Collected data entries
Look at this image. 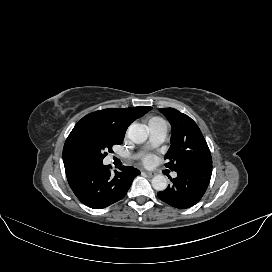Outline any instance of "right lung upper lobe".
I'll list each match as a JSON object with an SVG mask.
<instances>
[{
	"label": "right lung upper lobe",
	"instance_id": "right-lung-upper-lobe-1",
	"mask_svg": "<svg viewBox=\"0 0 272 272\" xmlns=\"http://www.w3.org/2000/svg\"><path fill=\"white\" fill-rule=\"evenodd\" d=\"M151 107L140 106L133 108H108L95 111L83 117V120L91 121L97 125L110 129L115 134L124 137L128 126ZM64 166L78 165L77 163L63 157Z\"/></svg>",
	"mask_w": 272,
	"mask_h": 272
}]
</instances>
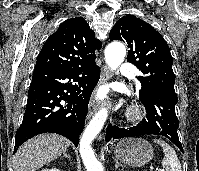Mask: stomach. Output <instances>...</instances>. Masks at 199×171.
<instances>
[{"label":"stomach","mask_w":199,"mask_h":171,"mask_svg":"<svg viewBox=\"0 0 199 171\" xmlns=\"http://www.w3.org/2000/svg\"><path fill=\"white\" fill-rule=\"evenodd\" d=\"M114 154L122 163L140 167L152 159L153 148L148 141L142 138H125L118 142Z\"/></svg>","instance_id":"1"}]
</instances>
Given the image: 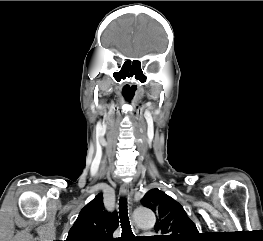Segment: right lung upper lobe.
Here are the masks:
<instances>
[{"label":"right lung upper lobe","instance_id":"right-lung-upper-lobe-1","mask_svg":"<svg viewBox=\"0 0 263 241\" xmlns=\"http://www.w3.org/2000/svg\"><path fill=\"white\" fill-rule=\"evenodd\" d=\"M117 227V213L105 209L99 193L81 210L66 241H115L112 236Z\"/></svg>","mask_w":263,"mask_h":241}]
</instances>
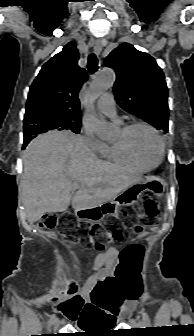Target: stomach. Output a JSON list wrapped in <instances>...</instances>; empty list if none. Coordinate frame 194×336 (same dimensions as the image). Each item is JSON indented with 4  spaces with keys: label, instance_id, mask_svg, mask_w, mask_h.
<instances>
[{
    "label": "stomach",
    "instance_id": "obj_1",
    "mask_svg": "<svg viewBox=\"0 0 194 336\" xmlns=\"http://www.w3.org/2000/svg\"><path fill=\"white\" fill-rule=\"evenodd\" d=\"M163 189L164 185L161 179L154 176H146L139 183L121 192L113 200L91 208L75 210V215L79 220L97 222L102 220L106 215H115L121 205L134 204L142 192L151 191L160 196Z\"/></svg>",
    "mask_w": 194,
    "mask_h": 336
}]
</instances>
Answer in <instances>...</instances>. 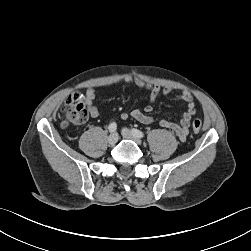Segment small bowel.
<instances>
[{
  "mask_svg": "<svg viewBox=\"0 0 251 251\" xmlns=\"http://www.w3.org/2000/svg\"><path fill=\"white\" fill-rule=\"evenodd\" d=\"M123 81L126 84L134 85L139 88H143L149 91V100L151 103L155 102L160 94L168 95L172 92L170 87H161L158 84H153L147 81H144L138 77L127 75L124 77ZM85 103L87 106V111L92 118H97L99 116V110L94 104L96 98V91L94 88H88L85 94ZM179 98L187 104L186 111L182 114L180 122L174 123L166 119H162L159 122V125L162 128L169 129L174 132L181 141H184L189 133L190 123L192 117L196 114L195 103L193 96L189 91H182L179 95ZM153 110L151 104L147 105L144 110L134 109L130 113L123 112L120 117L123 120L132 117L136 121L142 124H151L153 122V117L150 113Z\"/></svg>",
  "mask_w": 251,
  "mask_h": 251,
  "instance_id": "c3829d8e",
  "label": "small bowel"
}]
</instances>
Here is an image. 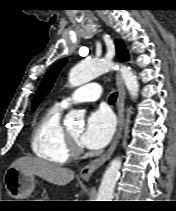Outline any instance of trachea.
Instances as JSON below:
<instances>
[{"label": "trachea", "mask_w": 176, "mask_h": 211, "mask_svg": "<svg viewBox=\"0 0 176 211\" xmlns=\"http://www.w3.org/2000/svg\"><path fill=\"white\" fill-rule=\"evenodd\" d=\"M116 99H117V93L115 92V93L110 95L109 102L110 103H115Z\"/></svg>", "instance_id": "3493384b"}]
</instances>
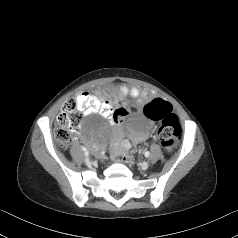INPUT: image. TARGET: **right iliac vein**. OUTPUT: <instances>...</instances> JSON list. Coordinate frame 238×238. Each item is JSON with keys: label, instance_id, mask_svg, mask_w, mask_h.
<instances>
[{"label": "right iliac vein", "instance_id": "right-iliac-vein-1", "mask_svg": "<svg viewBox=\"0 0 238 238\" xmlns=\"http://www.w3.org/2000/svg\"><path fill=\"white\" fill-rule=\"evenodd\" d=\"M85 163L90 164V159L88 157L85 158Z\"/></svg>", "mask_w": 238, "mask_h": 238}]
</instances>
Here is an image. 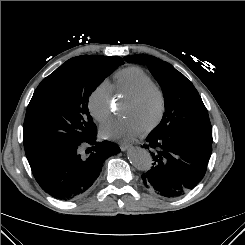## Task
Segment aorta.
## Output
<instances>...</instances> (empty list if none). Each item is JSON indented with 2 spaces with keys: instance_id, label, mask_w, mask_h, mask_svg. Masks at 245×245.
Masks as SVG:
<instances>
[{
  "instance_id": "aorta-1",
  "label": "aorta",
  "mask_w": 245,
  "mask_h": 245,
  "mask_svg": "<svg viewBox=\"0 0 245 245\" xmlns=\"http://www.w3.org/2000/svg\"><path fill=\"white\" fill-rule=\"evenodd\" d=\"M127 156L130 163L140 171H146L152 166L151 154L144 148L132 147Z\"/></svg>"
}]
</instances>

• [WHAT THE TASK ASKS]:
Nothing but the lines from the one holding "<instances>...</instances> (empty list" to the end of the entries should be returned, each exactly as it stands.

• [ANSWER TO THIS EXERCISE]:
<instances>...</instances> (empty list if none). Each item is JSON indented with 2 spaces with keys: instance_id, label, mask_w, mask_h, mask_svg. Masks at 245×245.
Masks as SVG:
<instances>
[{
  "instance_id": "aorta-1",
  "label": "aorta",
  "mask_w": 245,
  "mask_h": 245,
  "mask_svg": "<svg viewBox=\"0 0 245 245\" xmlns=\"http://www.w3.org/2000/svg\"><path fill=\"white\" fill-rule=\"evenodd\" d=\"M127 156L130 163L140 171H146L152 166L151 154L144 148L132 147Z\"/></svg>"
}]
</instances>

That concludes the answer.